Writer/director John Lee Hancock's screenplay for 'The Little Things' dates back to before he directed films like 'The Blind Side, 'Saving Mr Banks', 'The Founder' and 'The Highwaymen'. It even goes back to before he penned the screenplays for 'A Perfect World' and 'Midnight in the Garden of Good and Evil', both for director Clint Eastwood. He actually wrote the script for 'The Little Things' at the beginning of the '90s. It took three decades to bring it to the screen (with Steven Spielberg, Clint Eastwood, Warren Beatty, and Danny DeVito all attached to direct along the way), making it no longer a contemporary thriller but a period piece.
The film follows small town Deputy Sheriff Joe "Deke" Deacon (Denzel Washington, 'Fences') who is sent to LA for some routine work and finds himself unofficially recruited by LA Sergeant Jim Baxter (Rami Malek, 'Bohemian Rhapsody') to help track down a killer menacing the city. Scraggly weirdo Jared Leto ('Suicide Squad') - or rather, his character, Albert Sparma - is involved in some way, but as tends to be the case with these things, it's a little more complicated than it seems. The investigation eventually unearths a lot of trauma for Washington's character that he hoped would stay buried.
Setting aside the prestige hook of having three Oscar winners headlining this movie, 'The Little Things' feels old-fashioned. It's a bunch of big stars making a kind of schlocky, one-off genre movie, the sort of stuff that made up the majority of the output of Hollywood between 1990 and 2008 (before IP-focused blockbusters took over). Washington has a slew of these in his filmography from back in the day, like 'The Bone Collector', 'Fallen' and 'Virtuosity'.
A lot of reviewers have already cited the similarities to 'Se7en', but 'The Little Things' is a rough patchwork of many influences that is just as indebted to Christopher Nolan's remake of 'Insomnia' and Sean Penn's 'The Pledge', which feature haggard cops haunted by past mistakes and elusive serial killers. There is also a little of the 1990 Dutch film 'Spoorloos' (later remade in United States as 'The Vanishing') woven into the film's DNA.

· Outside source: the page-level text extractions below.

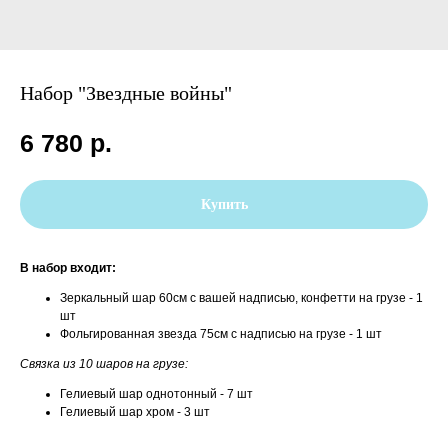
Набор "Звездные войны"
6 780
р.
Купить
В набор входит:
Зеркальный шар 60см с вашей надписью, конфетти на грузе - 1
шт
Фольгированная звезда 75см с надписью на грузе - 1 шт
Связка из 10 шаров на грузе:
Гелиевый шар однотонный - 7 шт
Гелиевый шар хром - 3 шт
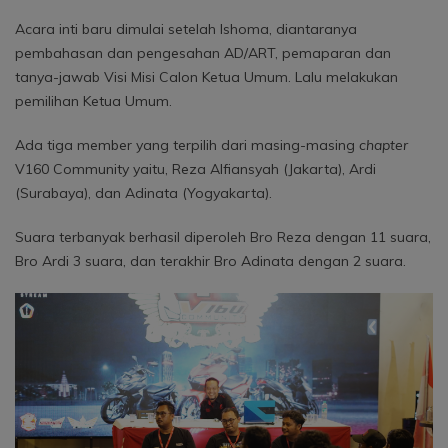
Acara inti baru dimulai setelah Ishoma, diantaranya
pembahasan dan pengesahan AD/ART, pemaparan dan
tanya-jawab Visi Misi Calon Ketua Umum. Lalu melakukan
pemilihan Ketua Umum.
Ada tiga member yang terpilih dari masing-masing
chapter
V160 Community yaitu, Reza Alfiansyah (Jakarta), Ardi
(Surabaya), dan Adinata (Yogyakarta).
Suara terbanyak berhasil diperoleh Bro Reza dengan 11 suara,
Bro Ardi 3 suara, dan terakhir Bro Adinata dengan 2 suara.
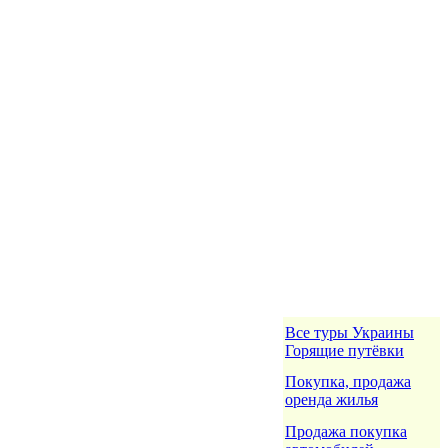
Все туры Украины
Горящие путёвки
Покупка, продажа
оренда жилья
Продажа покупка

But stealing from the best does not a good movie make. The criminal investigation in John Lee Hancock's film swings between hyperrealistic and completely farcical. In one scene, the police delve into the legal minutiae of what does and does not taint a photo line-up, and moments later an unhinged off-duty cop from a different jurisdiction is just poking around a crime scene. There's also an inexplicable emphasis on food and eating. The movie tells the audience to look for "the little things", but instead of clues, there is a lot of milk, beer, roast beef, pizza, pineapple, jalapenos, orange juice, coffee, etc.
My personal favourite scene, set in a police interrogation room, sees Washington, who has won three Golden Globes, one Tony Award and two Oscars, grab Leto's crotch and yell: "His dick is harder than Chinese arithmetic!"
Meanwhile, the hackneyed dialogue sounds like Hancock tossed it aside without writing a second draft and found it lying in the back of the closet. My personal favourite scene, set in a police interrogation room, sees Washington, who has won three Golden Globes, one Tony Award and two Oscars, grab Leto's crotch and yell: "His dick is harder than Chinese arithmetic!" Leto later refers to Washington as Malek's "butt-buddy."
The film's biggest problem is the hazy motivations of the main characters. Washington's character gets the most backstory, but the rationale behind his actions is still paper-thin. Leto... if you've seen the trailers, you know that much of the movie's mystery is "did he or didn't he?" I can't decide if they pull this off brilliantly because his actions could fit either scenario, or if they failed spectacularly because, no matter if he's guilty or innocent, what he does makes not a lick of sense.
Faring worst of all is Malek, doing his "alien who just arrived and is trying to assimilate by staring at everything" thing. His character makes some absolutely perplexing choices throughout the movie. He oscillates from a Guy Pearce in 'L.A. Confidential'-type to a rookie asking Denzel what he thinks about everything to a frazzled cop obsessed with solving the case. But we never see how he progresses between these states. Show him drinking heavily! Show him looking through files all night long! Montages of research and detective work! Time passes but the audience never gets to see the deterioration of his mental state or descent into madness.
On the plus side, I dug the reoccurring city-at-night cinematography - I have no idea how Hancock and his DP got some of those nighttime shots, especially on the highway. It's a great example of how digital photography doesn't necessarily mean the image is washed-out if you have a good DP and colourist. I also liked the little musical riff that features prominently early on, which reminded me of Andrew Dickson's opening title theme for Mike Leigh's 'Naked', a recurring ostinato played on harp, driving the detectives forward, onward, downward. And it's always nice to watch Denzel Washington thinking/investigating/talking solemnly.
'The Little Things' is a diversion - not the worst way to kill two hours, and definitely a movie with some people in it. It's a shame there isn't more to recommend about it.